Chapter 15

The Reset

Robyn

The patient’s room is bright with the overhead fluorescents flattening everything into sharp edges.

Another week’s gone by, and even though everything’s changed for me, nothing has at work.

Morning rounds still go the way they go, some call it necessary training, others trial by fire.

For me, it’s a bit like an intentional chipping away at your confidence by jabbing, painstaking questions designed to make you fail in front of an audience.

While the long window at the far end frames the city in glass and steel, white coats, clipped voices, and the soft shuffle of pens scribbling over paper wait in front of me.

I stand at the foot of the bed, tablet in hand, presenting the case the way I’ve done a hundred times before, voice steady enough to pass, even as something in me feels out of sync.

“Thirty-two-year-old female presenting with recurrent episodes of vertigo—” I begin, eyes flicking once, just once, toward the window, where the light catches on a familiar facade.
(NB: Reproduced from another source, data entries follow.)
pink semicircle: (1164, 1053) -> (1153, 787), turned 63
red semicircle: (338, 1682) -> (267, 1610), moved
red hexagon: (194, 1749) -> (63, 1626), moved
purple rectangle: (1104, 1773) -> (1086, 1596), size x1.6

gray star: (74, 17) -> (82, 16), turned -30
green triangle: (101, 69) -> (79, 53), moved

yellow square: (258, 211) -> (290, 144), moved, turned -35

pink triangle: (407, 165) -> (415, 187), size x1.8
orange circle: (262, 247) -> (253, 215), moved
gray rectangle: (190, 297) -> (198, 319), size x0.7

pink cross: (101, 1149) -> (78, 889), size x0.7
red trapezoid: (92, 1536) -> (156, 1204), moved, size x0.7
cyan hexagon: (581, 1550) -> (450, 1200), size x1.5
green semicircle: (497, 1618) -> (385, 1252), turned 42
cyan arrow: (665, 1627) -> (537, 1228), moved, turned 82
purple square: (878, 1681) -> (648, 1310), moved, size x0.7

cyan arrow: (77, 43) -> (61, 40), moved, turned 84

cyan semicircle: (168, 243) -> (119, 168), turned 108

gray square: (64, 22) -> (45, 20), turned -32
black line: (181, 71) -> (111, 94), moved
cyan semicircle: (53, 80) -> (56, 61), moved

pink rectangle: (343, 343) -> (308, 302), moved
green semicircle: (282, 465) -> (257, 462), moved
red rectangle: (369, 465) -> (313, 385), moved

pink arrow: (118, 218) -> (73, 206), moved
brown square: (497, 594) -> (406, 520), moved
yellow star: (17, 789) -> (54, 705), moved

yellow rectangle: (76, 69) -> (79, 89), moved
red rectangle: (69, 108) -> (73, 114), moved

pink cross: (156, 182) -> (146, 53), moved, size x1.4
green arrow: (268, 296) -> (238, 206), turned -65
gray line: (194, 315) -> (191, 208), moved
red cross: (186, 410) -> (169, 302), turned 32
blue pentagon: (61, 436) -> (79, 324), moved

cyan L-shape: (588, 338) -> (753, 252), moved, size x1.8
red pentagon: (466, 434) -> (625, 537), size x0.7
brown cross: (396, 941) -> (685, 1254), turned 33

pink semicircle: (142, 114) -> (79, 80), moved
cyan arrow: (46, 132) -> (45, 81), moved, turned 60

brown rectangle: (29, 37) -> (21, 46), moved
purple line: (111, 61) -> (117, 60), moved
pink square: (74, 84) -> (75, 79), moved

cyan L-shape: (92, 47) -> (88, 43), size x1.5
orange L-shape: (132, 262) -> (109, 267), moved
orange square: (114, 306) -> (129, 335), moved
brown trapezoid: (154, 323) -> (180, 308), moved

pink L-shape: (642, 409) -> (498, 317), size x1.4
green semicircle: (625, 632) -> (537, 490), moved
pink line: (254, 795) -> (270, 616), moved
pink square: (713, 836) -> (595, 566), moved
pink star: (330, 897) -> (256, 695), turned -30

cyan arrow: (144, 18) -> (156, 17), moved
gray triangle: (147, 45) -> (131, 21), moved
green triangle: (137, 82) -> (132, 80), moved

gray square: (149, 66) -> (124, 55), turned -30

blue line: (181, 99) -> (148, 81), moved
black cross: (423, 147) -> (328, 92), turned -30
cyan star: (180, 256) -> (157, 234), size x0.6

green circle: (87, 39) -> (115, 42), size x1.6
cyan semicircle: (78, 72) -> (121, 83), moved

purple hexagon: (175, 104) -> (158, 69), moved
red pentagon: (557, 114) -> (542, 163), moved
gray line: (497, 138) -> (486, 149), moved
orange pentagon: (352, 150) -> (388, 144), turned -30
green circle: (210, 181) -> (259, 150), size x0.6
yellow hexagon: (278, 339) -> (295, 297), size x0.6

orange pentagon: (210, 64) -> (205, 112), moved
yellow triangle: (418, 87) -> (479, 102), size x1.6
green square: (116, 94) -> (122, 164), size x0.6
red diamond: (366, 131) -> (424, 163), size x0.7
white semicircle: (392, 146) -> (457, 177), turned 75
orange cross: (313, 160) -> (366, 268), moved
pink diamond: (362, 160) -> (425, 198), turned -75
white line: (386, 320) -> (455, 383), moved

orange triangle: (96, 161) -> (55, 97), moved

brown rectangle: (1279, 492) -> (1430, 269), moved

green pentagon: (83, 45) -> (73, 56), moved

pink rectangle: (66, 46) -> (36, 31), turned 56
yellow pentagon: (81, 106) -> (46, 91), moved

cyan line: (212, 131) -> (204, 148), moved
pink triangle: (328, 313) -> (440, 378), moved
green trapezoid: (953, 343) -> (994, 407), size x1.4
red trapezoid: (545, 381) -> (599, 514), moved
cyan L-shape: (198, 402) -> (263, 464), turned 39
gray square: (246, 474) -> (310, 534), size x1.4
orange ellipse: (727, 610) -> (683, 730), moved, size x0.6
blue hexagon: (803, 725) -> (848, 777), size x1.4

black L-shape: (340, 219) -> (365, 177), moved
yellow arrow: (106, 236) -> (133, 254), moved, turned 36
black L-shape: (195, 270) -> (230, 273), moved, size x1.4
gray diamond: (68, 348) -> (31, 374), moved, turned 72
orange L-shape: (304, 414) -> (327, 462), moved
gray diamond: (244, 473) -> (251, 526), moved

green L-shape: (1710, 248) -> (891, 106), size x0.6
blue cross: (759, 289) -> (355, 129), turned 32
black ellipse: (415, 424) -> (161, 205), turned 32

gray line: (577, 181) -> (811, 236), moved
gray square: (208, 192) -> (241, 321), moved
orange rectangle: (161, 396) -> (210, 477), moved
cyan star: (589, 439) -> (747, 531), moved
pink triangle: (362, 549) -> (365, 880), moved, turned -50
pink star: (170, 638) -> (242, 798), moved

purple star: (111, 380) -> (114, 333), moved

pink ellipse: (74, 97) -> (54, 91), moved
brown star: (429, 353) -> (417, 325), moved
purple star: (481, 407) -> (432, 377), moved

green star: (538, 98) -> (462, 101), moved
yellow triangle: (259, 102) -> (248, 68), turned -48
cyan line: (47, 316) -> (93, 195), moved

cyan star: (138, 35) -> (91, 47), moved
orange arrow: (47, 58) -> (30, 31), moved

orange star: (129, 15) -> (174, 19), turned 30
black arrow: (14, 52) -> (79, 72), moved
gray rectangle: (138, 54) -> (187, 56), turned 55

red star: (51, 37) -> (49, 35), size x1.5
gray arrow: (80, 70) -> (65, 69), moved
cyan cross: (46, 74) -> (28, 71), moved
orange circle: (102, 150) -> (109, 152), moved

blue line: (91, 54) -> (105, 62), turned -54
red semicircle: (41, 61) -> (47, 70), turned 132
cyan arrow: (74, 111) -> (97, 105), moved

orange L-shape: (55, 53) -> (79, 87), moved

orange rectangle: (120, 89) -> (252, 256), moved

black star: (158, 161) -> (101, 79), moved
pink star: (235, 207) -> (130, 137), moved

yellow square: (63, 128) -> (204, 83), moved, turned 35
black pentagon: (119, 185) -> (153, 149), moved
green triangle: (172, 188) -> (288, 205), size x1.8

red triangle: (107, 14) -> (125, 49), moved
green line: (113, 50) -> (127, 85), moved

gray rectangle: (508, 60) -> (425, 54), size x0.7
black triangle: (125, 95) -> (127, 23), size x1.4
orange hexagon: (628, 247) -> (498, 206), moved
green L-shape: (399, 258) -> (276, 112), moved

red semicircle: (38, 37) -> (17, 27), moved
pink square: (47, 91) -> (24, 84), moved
The stone of the Chicago Tribune building cuts through the skyline with ornate and deliberate quality.

I’m yanked to a date with Nate, four, maybe five months into our relationship.

We were walking downtown, shoulder to shoulder.

When the Chicago Tribune came into view, he drifted a step ahead without realizing it, hands already moving as he talked, because he couldn’t help himself when it comes to things he loves.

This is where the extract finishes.